= The Raindogs =

American rock band

The Raindogs were a band formed in Boston, United States, around 1985 after several members had disbanded the rock band The Schemers. The Rhode Island–based Schemers had previously won the Providence Rock Hunt and the Boston Rock Rumble band competitions, and their single, Remember was widely played on Providence, Rhode Island FM radio stations.The Raindogs combined Celtic and American music to form their own hybrid of rock and roll. Based in Boston, the band was made up of Mark Cutler, Emerson Torrey, members of recently disbanded New Orleans band Red Rockers, Darren Hill and Jim Reilly (also of Irish punk band Stiff Little Fingers), and Johnny Cunningham, formerly of Silly Wizard.

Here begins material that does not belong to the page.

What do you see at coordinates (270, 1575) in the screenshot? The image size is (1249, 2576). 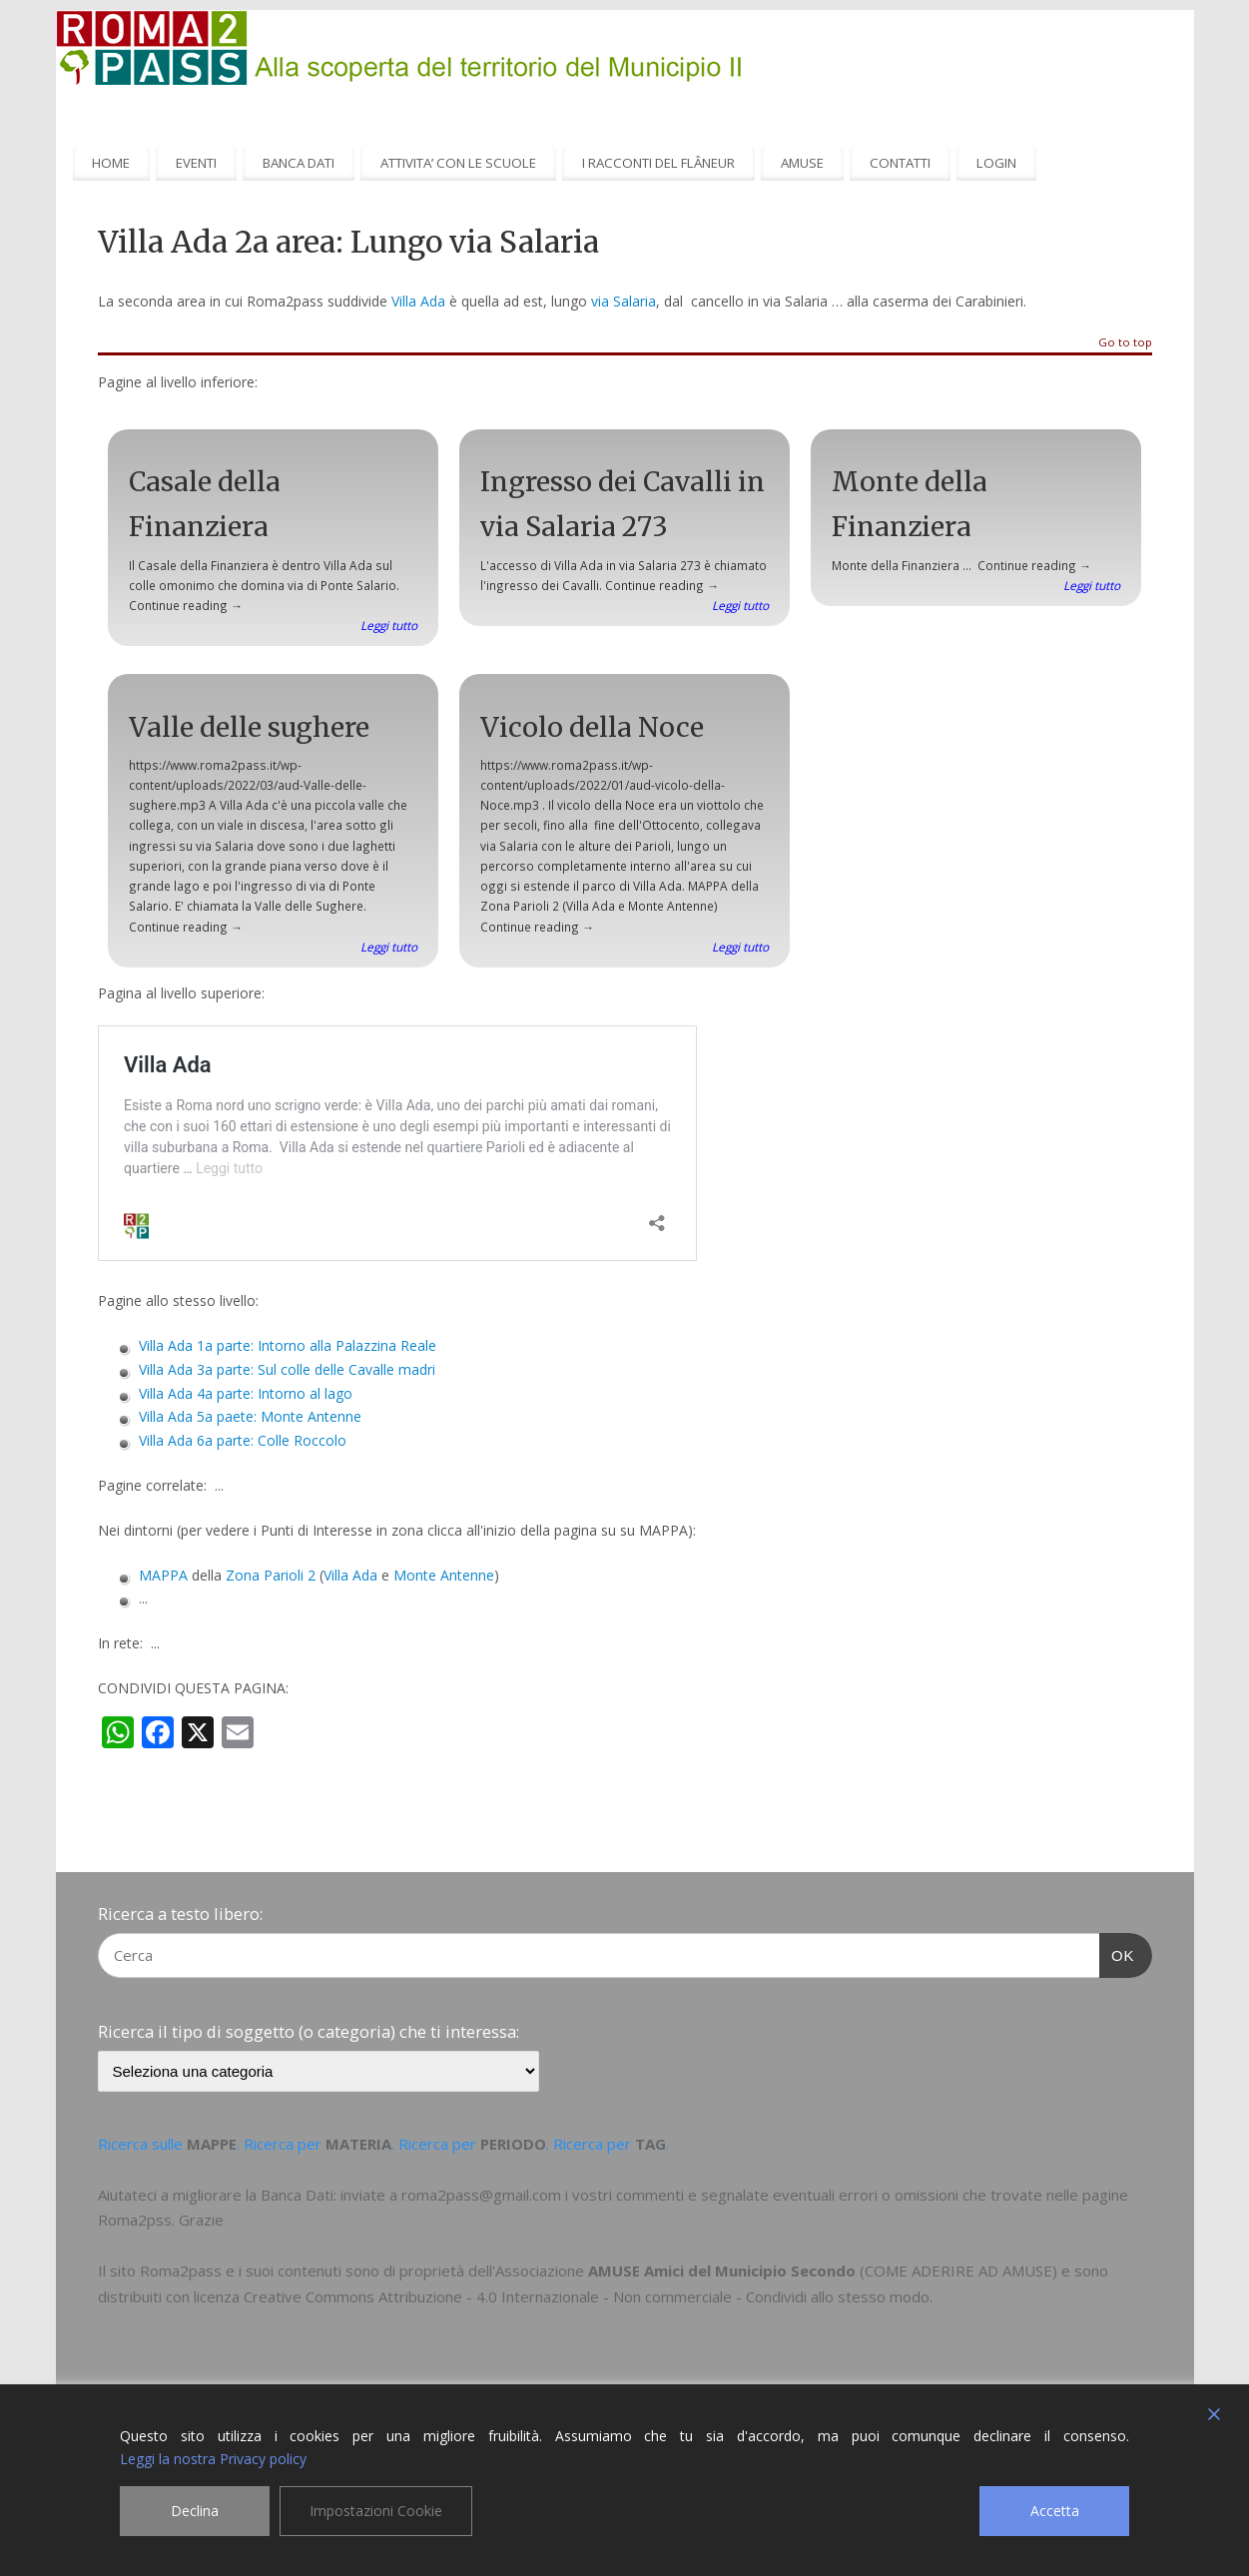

The Raindogs toured throughout the United States with Warren Zevon, Don Henley, and Bob Dylan and were noted for their incendiary live performances.

==Discography==
The group released two albums on Atco Records:

- Lost Souls (1990). Produced by Pete Henderson and the Raindogs.
- Border Drive-In Theatre (1991). Produced by Don Gehman. The album features spoken word performances by Harry Dean Stanton and Iggy Pop.

==Personnel==
List of band members:
- Johnny Cunningham – fiddle and mandolin
- Mark Cutler – guitar and vocals
- Darren Hill – bass
- Jim Reilly – drums
- Emerson Torrey (replaced Ty Avolio) – guitar and vocals

Johnny Cunningham died in 2003. Mark Cutler has several solo CDs on independent labels, and performs solo and with his bands The Schemers, Men of Great Courage and Forever Young, (Neil Young tribute project). Darren Hill has a management company called Ten Pin Management and in 2011, he opened an antique/memorabilia store, POP Emporium, in East Greenwich, Rhode Island where he lives. The store later moved to Providence and sometimes hosts shows. Jim Reilly lives in Belfast, Northern Ireland. Emerson Torrey owns a recording studio and performs with Mark Cutler.